The proposed Genetic Information Privacy Act if passed could have negative effect on research, according to Nature.

“It’s becoming easier and quicker and cheaper for people to obtain their genetic profile or genetic information. It’s such sensitive and personal information that it ought to be protected,” says, California state Senator Alex Padilla and the bill’s author.

DNA has a map of not only the past and present of person but also of his or her future. A lot of information can be decoded from a genetic record a person. Some call it the “future diary”. Advocates of genetic privacy laws want DNA to be regarded as “personal property” and that anybody trespassing this property can be persecuted.

Researchers feel that this move may halt genetic research in the state or make it really expensive to carry out.

“It’s just an incredible proposition that the money and effort that would be spent to obtain those large datasets would be just thrown away. California would be shut out of doing that kind of genetic research,” said David Segal, associate director of genomics at the University of California.

He says that destroying a database that takes years to build and then recollecting fresh consents for further research is unfeasible.

Genetic and Public Policy had earlier reported that genetic research participants increasingly want to know about their genetic information and this trend is causing concern among scientists. The major issue is that people might take these genetic test results on the face value and harm them emotionally.

“If researchers are worried about not being able to do research with inadequate consent, then maybe they should be worried. “Nothing in this bill prevents anybody from doing research, it simply adds a level of consent,” says Jeremy Gruber, president, Council for Responsible Genetics based in Cambridge, Massachusetts.

According to reports, recently Minnesota Department of Health was sued for collecting blood samples of the infants without the knowledge of parents and then conducting genetic analysis of samples and passing information to the researchers.

The agency was asked to destroy all samples and the genetic information database.

“My intent is not to impede research; my intent is to protect consumers,” says Padilla.

Last year the Governor signed Senate Bill 559 (Padilla), a law that protects citizens from being discriminated on the basis of genetic testing.
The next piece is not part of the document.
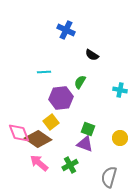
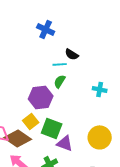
cyan line: (44, 72) -> (60, 64), moved
green square: (88, 129) -> (52, 128), moved, size x1.5
yellow circle: (120, 138) -> (100, 137), size x1.5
The citizens cannot be refused insurance cover, housing, education or employment based on genetic testing.

“If we think of the lengths we go to protect financial information or credit card numbers, it seems to me that your genetic information is both much more personal and much more valuable than anything else that we currently protect, I think society as a whole could benefit if this bill is passed and signed into law,” Padilla says.

Penalties for violating the California bill would range from $1,000 to $10,000, Nature reports.